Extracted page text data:
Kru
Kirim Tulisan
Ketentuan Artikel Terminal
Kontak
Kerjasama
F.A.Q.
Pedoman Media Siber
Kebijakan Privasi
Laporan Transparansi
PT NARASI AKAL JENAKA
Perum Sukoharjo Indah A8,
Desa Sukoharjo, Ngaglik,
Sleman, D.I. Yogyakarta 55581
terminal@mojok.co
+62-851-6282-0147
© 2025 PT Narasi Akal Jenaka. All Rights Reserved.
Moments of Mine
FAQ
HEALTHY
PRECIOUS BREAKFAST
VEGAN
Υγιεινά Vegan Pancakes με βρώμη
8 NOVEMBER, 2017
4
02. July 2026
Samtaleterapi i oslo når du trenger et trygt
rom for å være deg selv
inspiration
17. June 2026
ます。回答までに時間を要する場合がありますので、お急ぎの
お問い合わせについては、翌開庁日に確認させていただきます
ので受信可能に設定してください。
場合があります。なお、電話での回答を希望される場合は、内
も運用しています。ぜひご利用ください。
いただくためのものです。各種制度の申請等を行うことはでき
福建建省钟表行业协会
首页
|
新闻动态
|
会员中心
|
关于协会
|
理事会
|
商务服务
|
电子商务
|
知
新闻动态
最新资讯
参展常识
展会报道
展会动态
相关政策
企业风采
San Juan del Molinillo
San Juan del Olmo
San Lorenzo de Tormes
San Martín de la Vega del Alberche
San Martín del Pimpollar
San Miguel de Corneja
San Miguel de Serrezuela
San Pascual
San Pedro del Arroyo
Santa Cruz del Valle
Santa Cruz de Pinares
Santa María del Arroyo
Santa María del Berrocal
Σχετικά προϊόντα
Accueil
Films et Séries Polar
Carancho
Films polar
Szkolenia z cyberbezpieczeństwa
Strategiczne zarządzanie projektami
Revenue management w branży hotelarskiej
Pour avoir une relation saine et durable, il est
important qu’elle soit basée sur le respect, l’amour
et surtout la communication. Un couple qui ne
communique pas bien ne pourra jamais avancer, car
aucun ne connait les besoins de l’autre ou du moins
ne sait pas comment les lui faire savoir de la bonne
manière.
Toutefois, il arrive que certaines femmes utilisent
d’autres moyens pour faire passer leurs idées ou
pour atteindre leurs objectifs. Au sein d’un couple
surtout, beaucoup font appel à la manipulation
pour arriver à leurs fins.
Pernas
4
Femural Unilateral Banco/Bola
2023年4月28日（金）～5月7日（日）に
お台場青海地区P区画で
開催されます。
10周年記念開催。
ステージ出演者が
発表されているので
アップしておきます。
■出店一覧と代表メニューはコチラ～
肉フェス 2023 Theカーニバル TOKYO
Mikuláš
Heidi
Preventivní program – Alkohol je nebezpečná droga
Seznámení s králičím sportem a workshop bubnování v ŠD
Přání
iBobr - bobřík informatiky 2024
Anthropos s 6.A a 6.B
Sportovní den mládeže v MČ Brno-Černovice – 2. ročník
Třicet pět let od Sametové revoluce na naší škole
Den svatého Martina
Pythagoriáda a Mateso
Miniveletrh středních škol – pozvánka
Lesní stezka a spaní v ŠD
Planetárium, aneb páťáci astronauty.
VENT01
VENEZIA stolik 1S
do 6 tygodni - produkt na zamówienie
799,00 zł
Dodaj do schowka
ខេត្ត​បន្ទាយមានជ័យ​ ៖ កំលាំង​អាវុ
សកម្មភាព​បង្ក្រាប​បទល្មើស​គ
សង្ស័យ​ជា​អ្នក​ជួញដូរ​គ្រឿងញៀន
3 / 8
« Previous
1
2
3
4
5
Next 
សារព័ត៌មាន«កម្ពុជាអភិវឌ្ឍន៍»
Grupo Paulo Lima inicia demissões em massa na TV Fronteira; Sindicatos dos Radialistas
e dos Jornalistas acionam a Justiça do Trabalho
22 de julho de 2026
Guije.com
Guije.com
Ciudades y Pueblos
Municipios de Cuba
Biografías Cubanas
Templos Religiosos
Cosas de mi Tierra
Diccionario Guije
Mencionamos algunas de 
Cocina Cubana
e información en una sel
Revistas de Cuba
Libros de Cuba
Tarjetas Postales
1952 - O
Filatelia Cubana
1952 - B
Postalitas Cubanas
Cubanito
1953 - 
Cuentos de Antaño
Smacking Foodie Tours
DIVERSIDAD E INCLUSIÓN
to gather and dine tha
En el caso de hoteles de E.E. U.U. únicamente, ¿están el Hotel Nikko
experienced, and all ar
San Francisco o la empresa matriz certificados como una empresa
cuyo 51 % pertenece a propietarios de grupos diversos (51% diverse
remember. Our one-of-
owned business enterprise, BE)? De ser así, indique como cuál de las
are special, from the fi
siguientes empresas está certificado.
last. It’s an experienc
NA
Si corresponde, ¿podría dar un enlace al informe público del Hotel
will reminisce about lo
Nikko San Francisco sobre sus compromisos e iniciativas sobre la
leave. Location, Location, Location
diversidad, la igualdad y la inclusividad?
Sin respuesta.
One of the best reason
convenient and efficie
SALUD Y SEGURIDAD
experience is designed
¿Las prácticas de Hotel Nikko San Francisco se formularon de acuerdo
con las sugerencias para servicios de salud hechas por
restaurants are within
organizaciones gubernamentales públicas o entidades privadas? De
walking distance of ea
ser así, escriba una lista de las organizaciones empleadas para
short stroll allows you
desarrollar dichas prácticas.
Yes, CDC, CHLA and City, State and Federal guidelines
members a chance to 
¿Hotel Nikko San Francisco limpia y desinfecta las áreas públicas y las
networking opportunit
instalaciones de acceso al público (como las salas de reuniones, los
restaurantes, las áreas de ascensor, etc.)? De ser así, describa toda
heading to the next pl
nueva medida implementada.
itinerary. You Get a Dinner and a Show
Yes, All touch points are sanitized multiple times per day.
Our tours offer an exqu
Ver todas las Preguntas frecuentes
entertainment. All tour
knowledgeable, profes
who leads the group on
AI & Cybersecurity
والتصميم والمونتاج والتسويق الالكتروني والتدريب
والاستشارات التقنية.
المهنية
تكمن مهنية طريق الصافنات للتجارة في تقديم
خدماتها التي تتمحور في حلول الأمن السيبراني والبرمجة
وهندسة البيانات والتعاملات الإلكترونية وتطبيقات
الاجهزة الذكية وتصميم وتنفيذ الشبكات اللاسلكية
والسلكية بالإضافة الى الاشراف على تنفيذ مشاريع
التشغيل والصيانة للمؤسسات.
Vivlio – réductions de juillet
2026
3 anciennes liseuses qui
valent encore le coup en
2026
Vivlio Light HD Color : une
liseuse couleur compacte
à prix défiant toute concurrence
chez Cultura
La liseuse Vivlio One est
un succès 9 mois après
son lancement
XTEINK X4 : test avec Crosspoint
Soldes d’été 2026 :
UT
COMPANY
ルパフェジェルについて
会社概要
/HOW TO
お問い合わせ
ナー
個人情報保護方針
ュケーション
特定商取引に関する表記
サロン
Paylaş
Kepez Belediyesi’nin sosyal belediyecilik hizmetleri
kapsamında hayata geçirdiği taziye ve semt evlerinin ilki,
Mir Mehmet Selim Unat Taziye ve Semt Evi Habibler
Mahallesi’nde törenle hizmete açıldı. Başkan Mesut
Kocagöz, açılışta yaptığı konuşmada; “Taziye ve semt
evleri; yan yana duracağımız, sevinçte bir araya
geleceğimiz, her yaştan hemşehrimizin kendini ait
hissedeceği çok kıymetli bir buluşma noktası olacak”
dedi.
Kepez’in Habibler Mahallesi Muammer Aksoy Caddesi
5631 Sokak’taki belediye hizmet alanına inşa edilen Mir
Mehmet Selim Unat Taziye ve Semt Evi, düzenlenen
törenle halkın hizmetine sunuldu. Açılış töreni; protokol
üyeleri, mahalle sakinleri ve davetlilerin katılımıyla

▸ **Problem statement**
Please retype all of the data above exactly as it appears.

▸ **Task output**
Kru
Kirim Tulisan
Ketentuan Artikel Terminal
Kontak
Kerjasama
F.A.Q.
Pedoman Media Siber
Kebijakan Privasi
Laporan Transparansi
PT NARASI AKAL JENAKA
Perum Sukoharjo Indah A8,
Desa Sukoharjo, Ngaglik,
Sleman, D.I. Yogyakarta 55581
terminal@mojok.co
+62-851-6282-0147
© 2025 PT Narasi Akal Jenaka. All Rights Reserved.
Moments of Mine
FAQ
HEALTHY
PRECIOUS BREAKFAST
VEGAN
Υγιεινά Vegan Pancakes με βρώμη
8 NOVEMBER, 2017
4
02. July 2026
Samtaleterapi i oslo når du trenger et trygt
rom for å være deg selv
inspiration
17. June 2026
ます。回答までに時間を要する場合がありますので、お急ぎの
お問い合わせについては、翌開庁日に確認させていただきます
ので受信可能に設定してください。
場合があります。なお、電話での回答を希望される場合は、内
も運用しています。ぜひご利用ください。
いただくためのものです。各種制度の申請等を行うことはでき
福建建省钟表行业协会
首页
|
新闻动态
|
会员中心
|
关于协会
|
理事会
|
商务服务
|
电子商务
|
知
新闻动态
最新资讯
参展常识
展会报道
展会动态
相关政策
企业风采
San Juan del Molinillo
San Juan del Olmo
San Lorenzo de Tormes
San Martín de la Vega del Alberche
San Martín del Pimpollar
San Miguel de Corneja
San Miguel de Serrezuela
San Pascual
San Pedro del Arroyo
Santa Cruz del Valle
Santa Cruz de Pinares
Santa María del Arroyo
Santa María del Berrocal
Σχετικά προϊόντα
Accueil
Films et Séries Polar
Carancho
Films polar
Szkolenia z cyberbezpieczeństwa
Strategiczne zarządzanie projektami
Revenue management w branży hotelarskiej
Pour avoir une relation saine et durable, il est
important qu’elle soit basée sur le respect, l’amour
et surtout la communication. Un couple qui ne
communique pas bien ne pourra jamais avancer, car
aucun ne connait les besoins de l’autre ou du moins
ne sait pas comment les lui faire savoir de la bonne
manière.
Toutefois, il arrive que certaines femmes utilisent
d’autres moyens pour faire passer leurs idées ou
pour atteindre leurs objectifs. Au sein d’un couple
surtout, beaucoup font appel à la manipulation
pour arriver à leurs fins.
Pernas
4
Femural Unilateral Banco/Bola
2023年4月28日（金）～5月7日（日）に
お台場青海地区P区画で
開催されます。
10周年記念開催。
ステージ出演者が
発表されているので
アップしておきます。
■出店一覧と代表メニューはコチラ～
肉フェス 2023 Theカーニバル TOKYO
Mikuláš
Heidi
Preventivní program – Alkohol je nebezpečná droga
Seznámení s králičím sportem a workshop bubnování v ŠD
Přání
iBobr - bobřík informatiky 2024
Anthropos s 6.A a 6.B
Sportovní den mládeže v MČ Brno-Černovice – 2. ročník
Třicet pět let od Sametové revoluce na naší škole
Den svatého Martina
Pythagoriáda a Mateso
Miniveletrh středních škol – pozvánka
Lesní stezka a spaní v ŠD
Planetárium, aneb páťáci astronauty.
VENT01
VENEZIA stolik 1S
do 6 tygodni - produkt na zamówienie
799,00 zł
Dodaj do schowka
ខេត្ត​បន្ទាយមានជ័យ​ ៖ កំលាំង​អាវុ
សកម្មភាព​បង្ក្រាប​បទល្មើស​គ
សង្ស័យ​ជា​អ្នក​ជួញដូរ​គ្រឿងញៀន
3 / 8
« Previous
1
2
3
4
5
Next 
សារព័ត៌មាន«កម្ពុជាអភិវឌ្ឍន៍»
Grupo Paulo Lima inicia demissões em massa na TV Fronteira; Sindicatos dos Radialistas
e dos Jornalistas acionam a Justiça do Trabalho
22 de julho de 2026
Guije.com
Guije.com
Ciudades y Pueblos
Municipios de Cuba
Biografías Cubanas
Templos Religiosos
Cosas de mi Tierra
Diccionario Guije
Mencionamos algunas de 
Cocina Cubana
e información en una sel
Revistas de Cuba
Libros de Cuba
Tarjetas Postales
1952 - O
Filatelia Cubana
1952 - B
Postalitas Cubanas
Cubanito
1953 - 
Cuentos de Antaño
Smacking Foodie Tours
DIVERSIDAD E INCLUSIÓN
to gather and dine tha
En el caso de hoteles de E.E. U.U. únicamente, ¿están el Hotel Nikko
experienced, and all ar
San Francisco o la empresa matriz certificados como una empresa
cuyo 51 % pertenece a propietarios de grupos diversos (51% diverse
remember. Our one-of-
owned business enterprise, BE)? De ser así, indique como cuál de las
are special, from the fi
siguientes empresas está certificado.
last. It’s an experienc
NA
Si corresponde, ¿podría dar un enlace al informe público del Hotel
will reminisce about lo
Nikko San Francisco sobre sus compromisos e iniciativas sobre la
leave. Location, Location, Location
diversidad, la igualdad y la inclusividad?
Sin respuesta.
One of the best reason
convenient and efficie
SALUD Y SEGURIDAD
experience is designed
¿Las prácticas de Hotel Nikko San Francisco se formularon de acuerdo
con las sugerencias para servicios de salud hechas por
restaurants are within
organizaciones gubernamentales públicas o entidades privadas? De
walking distance of ea
ser así, escriba una lista de las organizaciones empleadas para
short stroll allows you
desarrollar dichas prácticas.
Yes, CDC, CHLA and City, State and Federal guidelines
members a chance to 
¿Hotel Nikko San Francisco limpia y desinfecta las áreas públicas y las
networking opportunit
instalaciones de acceso al público (como las salas de reuniones, los
restaurantes, las áreas de ascensor, etc.)? De ser así, describa toda
heading to the next pl
nueva medida implementada.
itinerary. You Get a Dinner and a Show
Yes, All touch points are sanitized multiple times per day.
Our tours offer an exqu
Ver todas las Preguntas frecuentes
entertainment. All tour
knowledgeable, profes
who leads the group on
AI & Cybersecurity
والتصميم والمونتاج والتسويق الالكتروني والتدريب
والاستشارات التقنية.
المهنية
تكمن مهنية طريق الصافنات للتجارة في تقديم
خدماتها التي تتمحور في حلول الأمن السيبراني والبرمجة
وهندسة البيانات والتعاملات الإلكترونية وتطبيقات
الاجهزة الذكية وتصميم وتنفيذ الشبكات اللاسلكية
والسلكية بالإضافة الى الاشراف على تنفيذ مشاريع
التشغيل والصيانة للمؤسسات.
Vivlio – réductions de juillet
2026
3 anciennes liseuses qui
valent encore le coup en
2026
Vivlio Light HD Color : une
liseuse couleur compacte
à prix défiant toute concurrence
chez Cultura
La liseuse Vivlio One est
un succès 9 mois après
son lancement
XTEINK X4 : test avec Crosspoint
Soldes d’été 2026 :
UT
COMPANY
ルパフェジェルについて
会社概要
/HOW TO
お問い合わせ
ナー
個人情報保護方針
ュケーション
特定商取引に関する表記
サロン
Paylaş
Kepez Belediyesi’nin sosyal belediyecilik hizmetleri
kapsamında hayata geçirdiği taziye ve semt evlerinin ilki,
Mir Mehmet Selim Unat Taziye ve Semt Evi Habibler
Mahallesi’nde törenle hizmete açıldı. Başkan Mesut
Kocagöz, açılışta yaptığı konuşmada; “Taziye ve semt
evleri; yan yana duracağımız, sevinçte bir araya
geleceğimiz, her yaştan hemşehrimizin kendini ait
hissedeceği çok kıymetli bir buluşma noktası olacak”
dedi.
Kepez’in Habibler Mahallesi Muammer Aksoy Caddesi
5631 Sokak’taki belediye hizmet alanına inşa edilen Mir
Mehmet Selim Unat Taziye ve Semt Evi, düzenlenen
törenle halkın hizmetine sunuldu. Açılış töreni; protokol
üyeleri, mahalle sakinleri ve davetlilerin katılımıyla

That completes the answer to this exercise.